The bombing, less than 4 km from the pyramids is the first deadly attack against foreign tourists in Egypt for more than a year and comes as the tourism sector, a vital source of foreign currency, recovers from a sharp drop in visitor numbers since the 2011 uprising.

A spokesman for Britain’s Thomas Cook travel group said it cancelled day trips to Cairo from the Red Sea resort Hurghada following the attack and would continue to review the security situation.

The ministry did not say whether the suspected militants were connected to Friday’s attack, but said forces killed 30 people during raids on hideouts in Giza where “terrorist elements” were planning a series of attacks targeting state institutions and the tourism industry.

Security forces also killed 10 suspected militants in North Sinai, where the country is fighting an insurgency led by Islamic State. State news agency MENA said the suspects were killed in a gun battle.

The ministry did not give details about the suspects’identity or casualties and injuries among security forces. The statement said three raids took place simultaneously.
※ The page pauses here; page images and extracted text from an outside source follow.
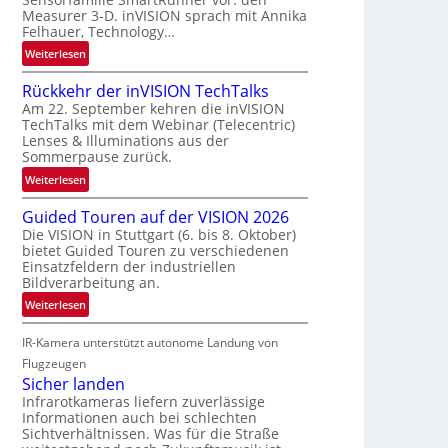
r
a
Measurer 3-D. inVISION sprach mit Annika
s
u
Felhauer, Technology…
c
m
:
Weiterlesen
h
f
U
a
a
Rückkehr der inVISION TechTalks
n
f
h
Am 22. September kehren die inVISION
b
t
r
TechTalks mit dem Webinar (Telecentric)
e
z
Lenses & Illuminations aus der
t
g
w
Sommerpause zurück.
t
r
i
e
:
Weiterlesen
e
s
c
R
n
c
Guided Touren auf der VISION 2026
h
ü
z
h
Die VISION in Stuttgart (6. bis 8. Oktober)
n
c
t
bietet Guided Touren zu verschiedenen
e
i
k
e
Einsatzfeldern der industriellen
n
k
k
Bildverarbeitung an.
M
4
e
ö
:
Weiterlesen
K
h
g
G
-
r
l
IR-Kamera unterstützt autonome Landung von
u
M
d
i
i
Flugzeugen
e
e
c
d
Sicher landen
m
r
h
e
Infrarotkameras liefern zuverlässige
s
i
k
Informationen auch bei schlechten
d
u
n
Sichtverhältnissen. Was für die Straße
e
T
n
V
The ministry published photos of bloodied bodies with faces concealed and assault rifles and shotguns on the floor beside them.
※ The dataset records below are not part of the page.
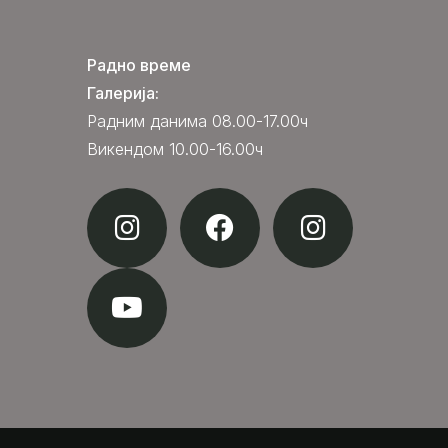
Радно време
Галерија:
Радним данима 08.00-17.00ч
Викендом 10.00-16.00ч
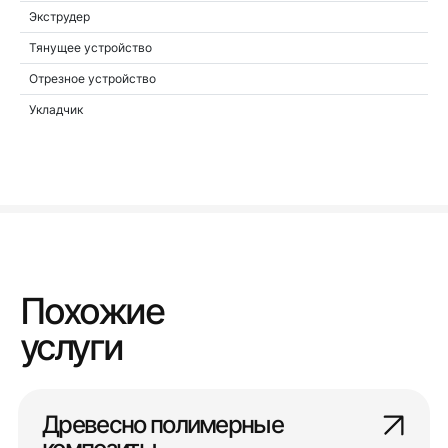
Экструдер
Тянущее устройство
Отрезное устройство
Укладчик
Похожие
услуги
Древесно полимерные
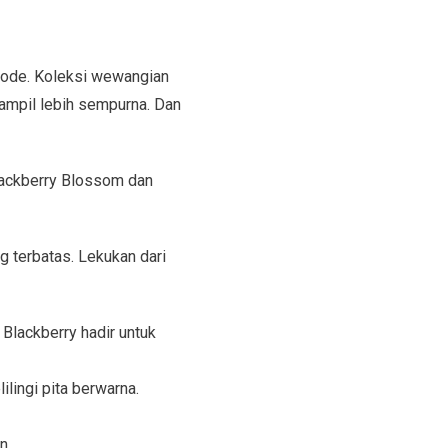
mode. Koleksi wewangian
tampil lebih sempurna. Dan
Blackberry Blossom dan
 terbatas. Lekukan dari
Blackberry hadir untuk
ilingi pita berwarna.
n.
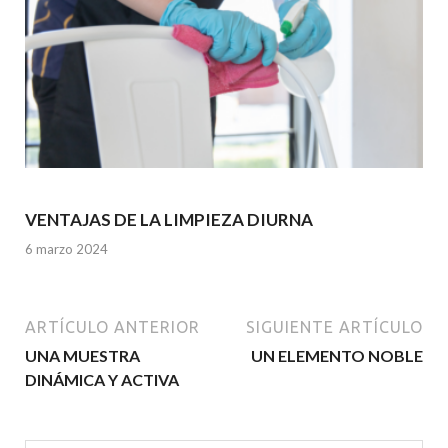
VENTAJAS DE LA LIMPIEZA DIURNA
6 marzo 2024
ARTÍCULO ANTERIOR
SIGUIENTE ARTÍCULO
UNA MUESTRA
UN ELEMENTO NOBLE
DINÁMICA Y ACTIVA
Three Vietnamese tourists and an Egyptian guide were killed and at least 10 others injured when a roadside bomb hit their tour bus on Friday.

Events such as the bombing of a Russian airliner shortly after it took off from Sharm el Sheikh in 2015, killing all 224 people on board, saw tourist numbers to Egypt plunge.
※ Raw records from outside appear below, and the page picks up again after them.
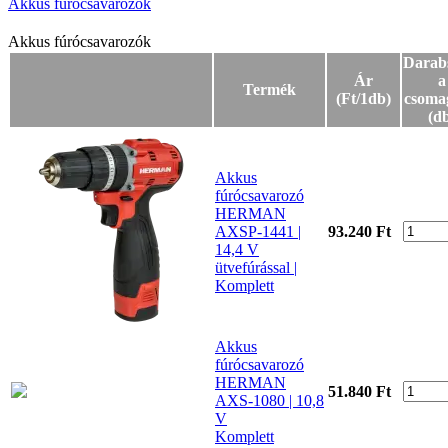
Akkus fúrócsavarozók
Akkus fúrócsavarozók
Akkus fúrócsavarozók
Darab
Ár
a
Termék
(Ft/1db)
csoma
(d
Akkus
fúrócsavarozó
HERMAN
AXSP-1441 |
93.240 Ft
14,4 V
ütvefúrással |
Komplett
Akkus
fúrócsavarozó
HERMAN
51.840 Ft
AXS-1080 | 10,8
V
Komplett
There are still no direct flights from major tourist markets such as Britain and Russia to the country’s biggest Red Sea resort, Sharm el Sheikh, since that attack.

Government says fighting Islamist militants is a priority as it works to restore stability after turmoil that followed the “Arab Spring” protests of 2011.

Egypt’s military and police launched a major campaign against militant groups last February, targeting the Sinai Peninsula as well as southern areas and the border with Libya.